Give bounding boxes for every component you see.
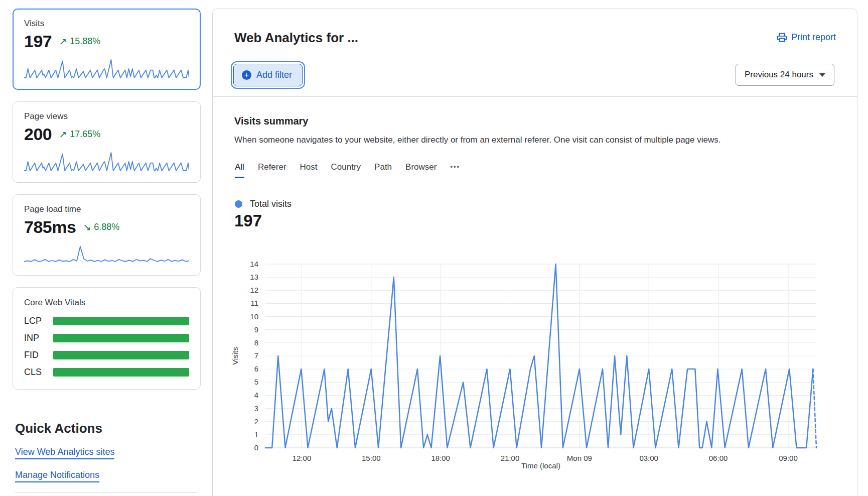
svg-text:7: 7 <box>254 351 258 360</box>
svg-text:Mon 09: Mon 09 <box>567 454 592 462</box>
print-report-label: Print report <box>791 32 836 43</box>
svg-text:9: 9 <box>254 325 258 334</box>
svg-text:10: 10 <box>250 312 258 321</box>
svg-text:03:00: 03:00 <box>639 454 658 462</box>
cwv-row-cls: CLS <box>24 367 189 378</box>
metric-label: Page views <box>24 111 189 121</box>
header-divider <box>213 96 857 97</box>
cwv-bar-fill <box>53 334 189 342</box>
trend-up-icon: ↗ <box>59 130 67 139</box>
legend-label: Total visits <box>250 199 292 209</box>
manage-notifications-link[interactable]: Manage Notifications <box>15 470 99 482</box>
trend-down-icon: ↘ <box>83 222 91 232</box>
total-visits-value: 197 <box>234 211 262 230</box>
cwv-row-lcp: LCP <box>24 316 189 326</box>
cwv-label: CLS <box>24 367 53 378</box>
svg-text:6: 6 <box>254 364 258 373</box>
cwv-bar-fill <box>53 351 189 359</box>
cwv-bar-fill <box>53 317 189 325</box>
metric-trend: ↘ 6.88% <box>83 222 119 232</box>
cwv-label: LCP <box>24 316 53 326</box>
trend-percent: 6.88% <box>94 222 119 232</box>
cwv-row-fid: FID <box>24 350 189 360</box>
metric-card-visits[interactable]: Visits 197 ↗ 15.88% <box>13 9 201 90</box>
cwv-label: FID <box>24 350 53 360</box>
cwv-bar <box>53 368 189 377</box>
svg-text:12: 12 <box>250 286 258 294</box>
svg-text:06:00: 06:00 <box>709 454 728 462</box>
core-web-vitals-title: Core Web Vitals <box>24 298 189 308</box>
add-filter-label: Add filter <box>256 70 292 80</box>
cwv-bar <box>53 351 189 359</box>
svg-text:18:00: 18:00 <box>431 454 450 462</box>
legend-dot-icon <box>235 200 242 208</box>
svg-text:0: 0 <box>254 443 258 452</box>
svg-text:3: 3 <box>254 404 258 413</box>
page-views-sparkline <box>24 149 189 172</box>
cwv-row-inp: INP <box>24 333 189 343</box>
cwv-bar <box>53 317 189 325</box>
svg-text:15:00: 15:00 <box>362 454 381 462</box>
sidebar-divider <box>15 492 198 493</box>
svg-text:Time (local): Time (local) <box>521 461 560 470</box>
svg-text:4: 4 <box>254 391 258 399</box>
print-report-button[interactable]: Print report <box>777 32 836 43</box>
tab-all[interactable]: All <box>235 162 244 178</box>
trend-percent: 17.65% <box>70 129 100 140</box>
svg-text:21:00: 21:00 <box>501 454 520 462</box>
svg-text:09:00: 09:00 <box>779 454 798 462</box>
visits-chart: 0123456789101112131412:0015:0018:0021:00… <box>228 252 845 472</box>
quick-actions-title: Quick Actions <box>15 421 201 436</box>
svg-text:14: 14 <box>250 260 258 268</box>
trend-up-icon: ↗ <box>59 37 67 46</box>
cwv-bar-fill <box>53 368 189 377</box>
metric-card-page-views[interactable]: Page views 200 ↗ 17.65% <box>13 101 201 183</box>
cwv-bar <box>53 334 189 342</box>
core-web-vitals-card: Core Web Vitals LCP INP FID CLS <box>13 287 201 390</box>
metrics-sidebar: Visits 197 ↗ 15.88% Page views 200 ↗ 17.… <box>13 9 201 493</box>
metric-card-page-load-time[interactable]: Page load time 785ms ↘ 6.88% <box>13 194 201 276</box>
svg-text:Visits: Visits <box>231 347 239 365</box>
chevron-down-icon <box>819 73 825 77</box>
metric-value: 197 <box>24 32 52 51</box>
svg-text:12:00: 12:00 <box>293 454 312 462</box>
metric-value: 785ms <box>24 217 76 237</box>
visits-summary-description: When someone navigates to your website, … <box>234 135 811 145</box>
metric-label: Page load time <box>24 204 189 214</box>
quick-actions-section: Quick Actions View Web Analytics sites M… <box>13 421 201 493</box>
metric-trend: ↗ 15.88% <box>59 36 100 47</box>
metric-trend: ↗ 17.65% <box>59 129 100 140</box>
trend-percent: 15.88% <box>70 36 100 47</box>
metric-value: 200 <box>24 125 52 144</box>
tab-browser[interactable]: Browser <box>405 162 437 178</box>
printer-icon <box>777 32 787 43</box>
metric-label: Visits <box>24 19 189 29</box>
svg-text:1: 1 <box>254 430 258 439</box>
visits-sparkline <box>24 56 189 79</box>
cwv-label: INP <box>24 333 53 343</box>
svg-text:11: 11 <box>250 299 258 307</box>
tab-referer[interactable]: Referer <box>258 162 286 178</box>
svg-text:8: 8 <box>254 338 258 347</box>
page-title: Web Analytics for ... <box>234 30 358 46</box>
web-analytics-panel: Web Analytics for ... Print report + Add… <box>212 9 857 496</box>
plus-circle-icon: + <box>242 70 251 80</box>
visits-summary-title: Visits summary <box>234 115 309 127</box>
tab-host[interactable]: Host <box>300 162 318 178</box>
visits-line-chart: 0123456789101112131412:0015:0018:0021:00… <box>228 252 845 472</box>
page-load-sparkline <box>24 242 189 265</box>
svg-text:2: 2 <box>254 417 258 426</box>
view-web-analytics-sites-link[interactable]: View Web Analytics sites <box>15 447 114 459</box>
chart-legend: Total visits <box>235 199 292 209</box>
more-tabs-icon[interactable]: ••• <box>450 163 460 178</box>
add-filter-button[interactable]: + Add filter <box>233 64 303 86</box>
tab-country[interactable]: Country <box>331 162 361 178</box>
time-range-label: Previous 24 hours <box>745 70 813 80</box>
tab-path[interactable]: Path <box>374 162 392 178</box>
svg-text:13: 13 <box>250 273 258 281</box>
time-range-dropdown[interactable]: Previous 24 hours <box>736 64 834 86</box>
dimension-tabs: All Referer Host Country Path Browser ••… <box>235 162 460 178</box>
svg-text:5: 5 <box>254 378 258 386</box>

ABOUT THIS EXERCISE ▸ Nothing but the records above, retyped exactly and stripped of images, should appear in the answer.

RESULT ▸
Give bounding boxes for every component you see.
svg-text:7: 7 <box>254 351 258 360</box>
svg-text:Mon 09: Mon 09 <box>567 454 592 462</box>
print-report-label: Print report <box>791 32 836 43</box>
svg-text:9: 9 <box>254 325 258 334</box>
svg-text:10: 10 <box>250 312 258 321</box>
svg-text:03:00: 03:00 <box>639 454 658 462</box>
cwv-row-cls: CLS <box>24 367 189 378</box>
metric-label: Page views <box>24 111 189 121</box>
header-divider <box>213 96 857 97</box>
cwv-bar-fill <box>53 334 189 342</box>
trend-up-icon: ↗ <box>59 130 67 139</box>
legend-label: Total visits <box>250 199 292 209</box>
manage-notifications-link[interactable]: Manage Notifications <box>15 470 99 482</box>
trend-down-icon: ↘ <box>83 222 91 232</box>
total-visits-value: 197 <box>234 211 262 230</box>
cwv-row-lcp: LCP <box>24 316 189 326</box>
cwv-label: CLS <box>24 367 53 378</box>
svg-text:6: 6 <box>254 364 258 373</box>
cwv-bar-fill <box>53 351 189 359</box>
cwv-bar-fill <box>53 317 189 325</box>
metric-trend: ↘ 6.88% <box>83 222 119 232</box>
cwv-label: LCP <box>24 316 53 326</box>
trend-percent: 6.88% <box>94 222 119 232</box>
cwv-row-fid: FID <box>24 350 189 360</box>
metric-card-visits[interactable]: Visits 197 ↗ 15.88% <box>13 9 201 90</box>
cwv-label: FID <box>24 350 53 360</box>
cwv-bar <box>53 368 189 377</box>
svg-text:12: 12 <box>250 286 258 294</box>
svg-text:06:00: 06:00 <box>709 454 728 462</box>
core-web-vitals-title: Core Web Vitals <box>24 298 189 308</box>
add-filter-label: Add filter <box>256 70 292 80</box>
cwv-bar <box>53 351 189 359</box>
svg-text:18:00: 18:00 <box>431 454 450 462</box>
legend-dot-icon <box>235 200 242 208</box>
svg-text:0: 0 <box>254 443 258 452</box>
svg-text:3: 3 <box>254 404 258 413</box>
page-views-sparkline <box>24 149 189 172</box>
cwv-row-inp: INP <box>24 333 189 343</box>
cwv-bar <box>53 317 189 325</box>
svg-text:15:00: 15:00 <box>362 454 381 462</box>
sidebar-divider <box>15 492 198 493</box>
svg-text:Time (local): Time (local) <box>521 461 560 470</box>
svg-text:4: 4 <box>254 391 258 399</box>
print-report-button[interactable]: Print report <box>777 32 836 43</box>
tab-all[interactable]: All <box>235 162 244 178</box>
trend-percent: 17.65% <box>70 129 100 140</box>
svg-text:21:00: 21:00 <box>501 454 520 462</box>
svg-text:09:00: 09:00 <box>779 454 798 462</box>
visits-chart: 0123456789101112131412:0015:0018:0021:00… <box>228 252 845 472</box>
quick-actions-title: Quick Actions <box>15 421 201 436</box>
svg-text:14: 14 <box>250 260 258 268</box>
trend-up-icon: ↗ <box>59 37 67 46</box>
cwv-bar-fill <box>53 368 189 377</box>
metric-card-page-views[interactable]: Page views 200 ↗ 17.65% <box>13 101 201 183</box>
cwv-bar <box>53 334 189 342</box>
core-web-vitals-card: Core Web Vitals LCP INP FID CLS <box>13 287 201 390</box>
metrics-sidebar: Visits 197 ↗ 15.88% Page views 200 ↗ 17.… <box>13 9 201 493</box>
metric-card-page-load-time[interactable]: Page load time 785ms ↘ 6.88% <box>13 194 201 276</box>
svg-text:Visits: Visits <box>231 347 239 365</box>
chevron-down-icon <box>819 73 825 77</box>
metric-value: 197 <box>24 32 52 51</box>
svg-text:12:00: 12:00 <box>293 454 312 462</box>
metric-value: 785ms <box>24 217 76 237</box>
visits-summary-description: When someone navigates to your website, … <box>234 135 811 145</box>
metric-label: Page load time <box>24 204 189 214</box>
quick-actions-section: Quick Actions View Web Analytics sites M… <box>13 421 201 493</box>
metric-trend: ↗ 15.88% <box>59 36 100 47</box>
metric-trend: ↗ 17.65% <box>59 129 100 140</box>
trend-percent: 15.88% <box>70 36 100 47</box>
metric-value: 200 <box>24 125 52 144</box>
tab-browser[interactable]: Browser <box>405 162 437 178</box>
printer-icon <box>777 32 787 43</box>
metric-label: Visits <box>24 19 189 29</box>
svg-text:1: 1 <box>254 430 258 439</box>
visits-sparkline <box>24 56 189 79</box>
cwv-label: INP <box>24 333 53 343</box>
svg-text:11: 11 <box>250 299 258 307</box>
tab-referer[interactable]: Referer <box>258 162 286 178</box>
svg-text:8: 8 <box>254 338 258 347</box>
page-title: Web Analytics for ... <box>234 30 358 46</box>
web-analytics-panel: Web Analytics for ... Print report + Add… <box>212 9 857 496</box>
plus-circle-icon: + <box>242 70 251 80</box>
visits-summary-title: Visits summary <box>234 115 309 127</box>
tab-host[interactable]: Host <box>300 162 318 178</box>
visits-line-chart: 0123456789101112131412:0015:0018:0021:00… <box>228 252 845 472</box>
page-load-sparkline <box>24 242 189 265</box>
svg-text:2: 2 <box>254 417 258 426</box>
view-web-analytics-sites-link[interactable]: View Web Analytics sites <box>15 447 114 459</box>
chart-legend: Total visits <box>235 199 292 209</box>
more-tabs-icon[interactable]: ••• <box>450 163 460 178</box>
add-filter-button[interactable]: + Add filter <box>233 64 303 86</box>
tab-country[interactable]: Country <box>331 162 361 178</box>
time-range-label: Previous 24 hours <box>745 70 813 80</box>
tab-path[interactable]: Path <box>374 162 392 178</box>
svg-text:13: 13 <box>250 273 258 281</box>
time-range-dropdown[interactable]: Previous 24 hours <box>736 64 834 86</box>
dimension-tabs: All Referer Host Country Path Browser ••… <box>235 162 460 178</box>
svg-text:5: 5 <box>254 378 258 386</box>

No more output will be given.